*How to complete this task:*
Below are some records; work out how many of their lines contain "Issand" and give the number only.
Raw data START
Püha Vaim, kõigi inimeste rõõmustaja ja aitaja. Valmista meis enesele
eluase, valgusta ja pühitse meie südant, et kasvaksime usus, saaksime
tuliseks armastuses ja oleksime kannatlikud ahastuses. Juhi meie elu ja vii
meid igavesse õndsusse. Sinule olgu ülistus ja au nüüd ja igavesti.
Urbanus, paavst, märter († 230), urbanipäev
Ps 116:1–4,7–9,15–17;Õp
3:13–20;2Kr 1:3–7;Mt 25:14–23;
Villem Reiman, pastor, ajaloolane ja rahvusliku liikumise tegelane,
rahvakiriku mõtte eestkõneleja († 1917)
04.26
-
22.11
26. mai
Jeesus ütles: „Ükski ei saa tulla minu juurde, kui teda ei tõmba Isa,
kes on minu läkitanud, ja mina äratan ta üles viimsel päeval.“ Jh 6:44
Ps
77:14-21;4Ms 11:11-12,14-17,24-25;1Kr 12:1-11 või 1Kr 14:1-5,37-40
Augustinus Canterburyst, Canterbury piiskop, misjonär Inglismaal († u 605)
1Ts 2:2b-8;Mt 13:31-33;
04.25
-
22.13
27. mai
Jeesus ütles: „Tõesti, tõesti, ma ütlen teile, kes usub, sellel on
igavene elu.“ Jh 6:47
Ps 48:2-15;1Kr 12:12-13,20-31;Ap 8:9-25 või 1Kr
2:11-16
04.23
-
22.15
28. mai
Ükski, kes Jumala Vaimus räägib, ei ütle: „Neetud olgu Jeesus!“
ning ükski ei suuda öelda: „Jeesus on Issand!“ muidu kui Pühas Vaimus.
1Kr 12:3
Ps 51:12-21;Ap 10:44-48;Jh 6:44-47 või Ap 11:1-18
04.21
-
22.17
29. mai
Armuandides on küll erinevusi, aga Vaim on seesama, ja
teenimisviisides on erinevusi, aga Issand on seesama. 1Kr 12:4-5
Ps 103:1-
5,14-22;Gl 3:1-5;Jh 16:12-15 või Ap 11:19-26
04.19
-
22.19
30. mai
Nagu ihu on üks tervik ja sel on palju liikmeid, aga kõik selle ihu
Raw data END
Raw data START
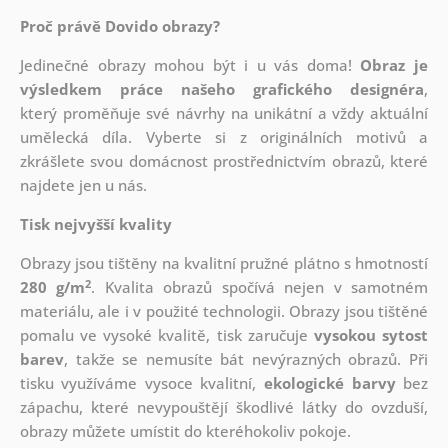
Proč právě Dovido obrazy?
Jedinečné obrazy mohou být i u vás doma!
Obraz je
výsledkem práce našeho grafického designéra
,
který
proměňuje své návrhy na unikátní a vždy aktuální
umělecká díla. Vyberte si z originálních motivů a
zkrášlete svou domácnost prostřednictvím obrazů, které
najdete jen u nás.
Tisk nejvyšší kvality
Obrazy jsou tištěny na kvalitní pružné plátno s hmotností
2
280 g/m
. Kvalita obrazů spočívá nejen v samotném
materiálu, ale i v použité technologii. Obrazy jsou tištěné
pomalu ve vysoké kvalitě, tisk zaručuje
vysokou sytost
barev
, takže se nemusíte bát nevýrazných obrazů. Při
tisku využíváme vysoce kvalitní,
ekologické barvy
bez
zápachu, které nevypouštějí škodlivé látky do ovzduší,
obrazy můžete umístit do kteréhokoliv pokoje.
Raw data END
Raw data START
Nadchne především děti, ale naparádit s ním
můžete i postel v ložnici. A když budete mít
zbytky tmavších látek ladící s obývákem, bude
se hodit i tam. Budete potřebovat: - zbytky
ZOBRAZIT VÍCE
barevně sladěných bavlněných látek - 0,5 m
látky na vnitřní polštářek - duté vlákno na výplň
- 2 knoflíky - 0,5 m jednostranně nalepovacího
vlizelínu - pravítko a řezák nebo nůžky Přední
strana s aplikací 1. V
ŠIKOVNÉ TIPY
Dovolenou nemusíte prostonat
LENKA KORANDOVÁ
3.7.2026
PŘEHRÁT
Raw data END
*Answer to this task:*
2